[Page-level text extractions]

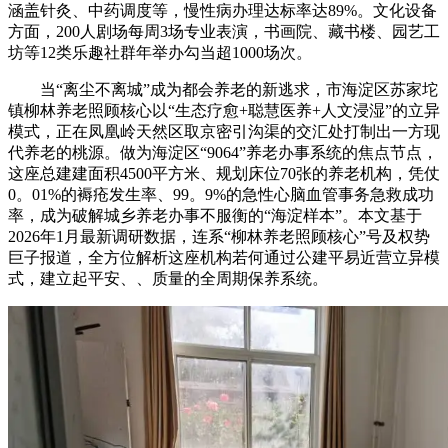
涵盖针灸、中药调度等，慢性病办理达标率达89%。文化设备
方面，200人剧场每周3场专业表演，书画院、藏书楼、园艺工
坊等12类乐趣社群年举办勾当超1000场次。
当“离尘不离城”成为都会养老的新逃求，市海淀区苏家坨
镇柳林养老照顾核心以“生态疗愈+聪慧医养+人文浸湿”的立异
模式，正在凤凰岭天然区取京密引沟渠的交汇处打制出一方现
代养老的桃源。做为海淀区“9064”养老办事系统的焦点节点，
这座总建建面积4500平方米、规划床位70张的养老机构，凭仗
0。01%的褥疮发生率、99。9%的急性心脑血管事务急救成功
率，成为破解城乡养老办事不服衡的“海淀样本”。本文基于
2026年1月最新调研数据，连系“柳林养老照顾核心”号及权势
巨子报道，全方位解析这座机构若何通过公建平易近营立异模
式，建立起平安、、质量的全周期保养系统。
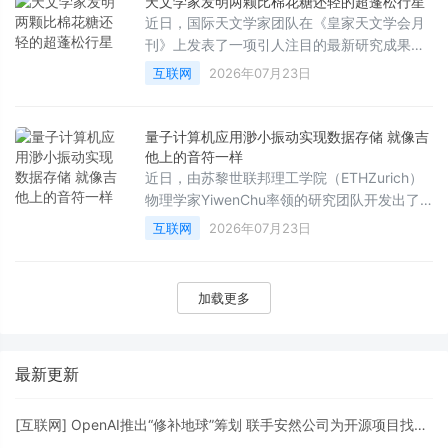
天文学家发明两颗比棉花糖还轻的超蓬松行星
超乎想象的强大计算能力。
近日，国际天文学家团队在《皇家天文学会月
刊》上发表了一项引人注目的最新研究成果，
宣布在距离地球约1110光年外的南天星座“飞鱼
互联网
2026年07月23日
座”中，发现了两颗密度极低的“超级蓬松”巨行
星。这两颗行星的密度甚至比棉花糖还要轻，
为科学家研究奇异行星的起源与演化提供了罕
量子计算机应用渺小振动实现数据存储 就像吉
见的全新窗口。
他上的音符一样
近日，由苏黎世联邦理工学院（ETHZurich）
物理学家YiwenChu率领的研究团队开发出了
一种全新的量子芯片，成功将信息以微小振动
互联网
2026年07月23日
（即声子携带的振动能量包）的形式存储在芯
片内部，其运作原理在某种程度上类似于吉他
上共鸣的音符。这项突破性成果有望彻底改变
加载更多
未来量子计算机的构建方式。
最新更新
[
互联网
]
OpenAI推出“修补地球”筹划 联手安然公司为开源项目找马脚打补丁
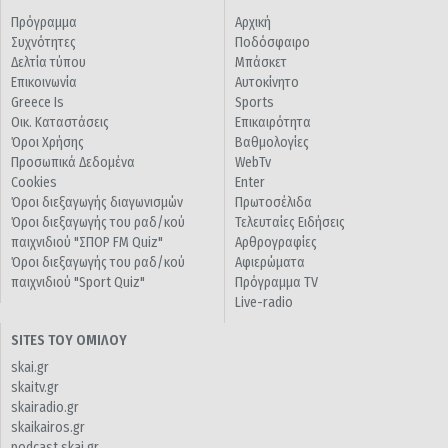
Πρόγραμμα
Αρχική
Συχνότητες
Ποδόσφαιρο
Δελτία τύπου
Μπάσκετ
Επικοινωνία
Αυτοκίνητο
Greece Is
Sports
Οικ. Καταστάσεις
Επικαιρότητα
Όροι Χρήσης
Βαθμολογίες
Προσωπικά Δεδομένα
WebTv
Cookies
Enter
Όροι διεξαγωγής διαγωνισμών
Πρωτοσέλιδα
Όροι διεξαγωγής του ραδ/κού
Τελευταίες Ειδήσεις
παιχνιδιού "ΣΠΟΡ FM Quiz"
Αρθρογραφίες
Όροι διεξαγωγής του ραδ/κού
Αφιερώματα
παιχνιδιού "Sport Quiz"
Πρόγραμμα TV
Live-radio
SITES ΤΟΥ ΟΜΙΛΟΥ
skai.gr
skaitv.gr
skairadio.gr
skaikairos.gr
podcast.skai.gr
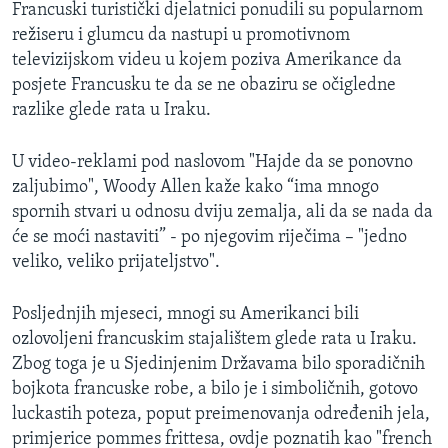
Francuski turistički djelatnici ponudili su popularnom
MAGAZIN
režiseru i glumcu da nastupi u promotivnom
O GLASU AMERIKE
televizijskom videu u kojem poziva Amerikance da
posjete Francusku te da se ne obaziru se očigledne
Learning English
razlike glede rata u Iraku.
U video-reklami pod naslovom "Hajde da se ponovno
PRATITE NAS
zaljubimo", Woody Allen kaže kako “ima mnogo
spornih stvari u odnosu dviju zemalja, ali da se nada da
će se moći nastaviti” - po njegovim riječima – "jedno
Jezici
veliko, veliko prijateljstvo".
Posljednjih mjeseci, mnogi su Amerikanci bili
ozlovoljeni francuskim stajalištem glede rata u Iraku.
Zbog toga je u Sjedinjenim Državama bilo sporadičnih
bojkota francuske robe, a bilo je i simboličnih, gotovo
luckastih poteza, poput preimenovanja određenih jela,
primjerice pommes frittesa, ovdje poznatih kao "french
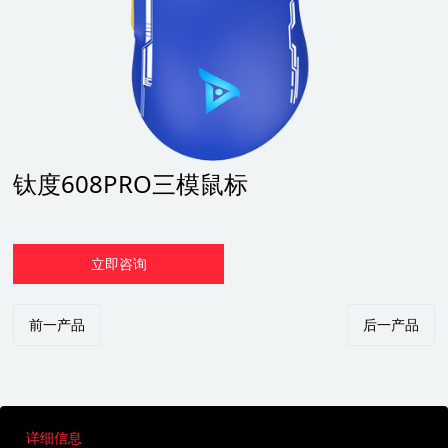
钛度608PRO三模鼠标
立即咨询
前一产品
后一产品
详细信息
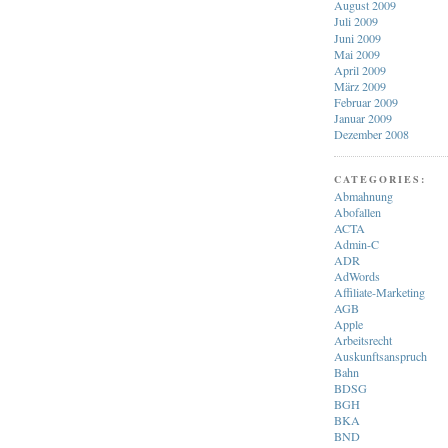
August 2009
Juli 2009
Juni 2009
Mai 2009
April 2009
März 2009
Februar 2009
Januar 2009
Dezember 2008
CATEGORIES:
Abmahnung
Abofallen
ACTA
Admin-C
ADR
AdWords
Affiliate-Marketing
AGB
Apple
Arbeitsrecht
Auskunftsanspruch
Bahn
BDSG
BGH
BKA
BND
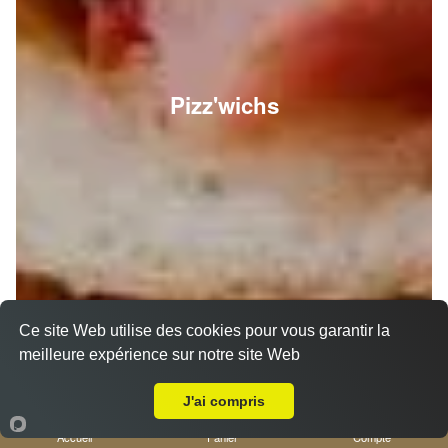
Pizz'wichs
Ce site Web utilise des cookies pour vous garantir la
meilleure expérience sur notre site Web
A Emporter sur Le Col de Villefranche sur Mer
J'ai compris
Accueil
Panier
Compte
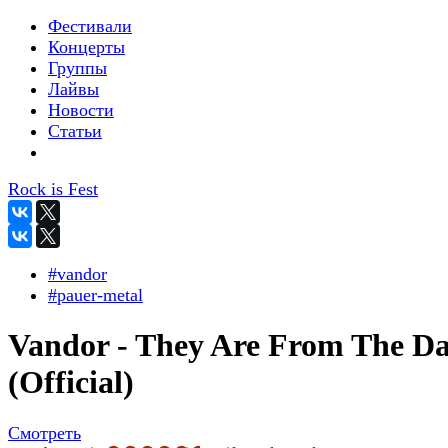
Фестивали
Концерты
Группы
Лайвы
Новости
Статьи
Rock is Fest
#vandor
#pauer-metal
Vandor - They Are From The D
(Official)
Смотреть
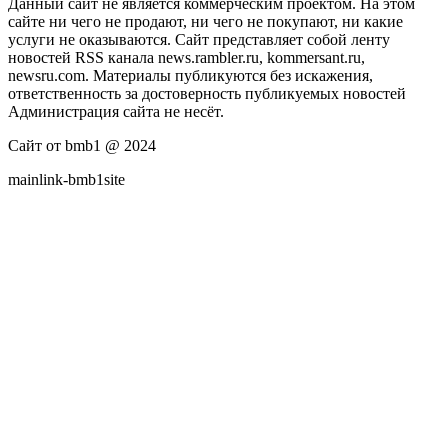
Данный сайт не является коммерческим проектом. На этом
сайте ни чего не продают, ни чего не покупают, ни какие
услуги не оказываются. Сайт представляет собой ленту
новостей RSS канала news.rambler.ru, kommersant.ru,
newsru.com. Материалы публикуются без искажения,
ответственность за достоверность публикуемых новостей
Администрация сайта не несёт.
Сайт от bmb1 @ 2024
mainlink-bmb1site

§ Exercise
Where does the word "Quiz" appear in the records above? Return every line that holds it.

§ Exercise response
παιχνιδιού "ΣΠΟΡ FM Quiz"
παιχνιδιού "Sport Quiz"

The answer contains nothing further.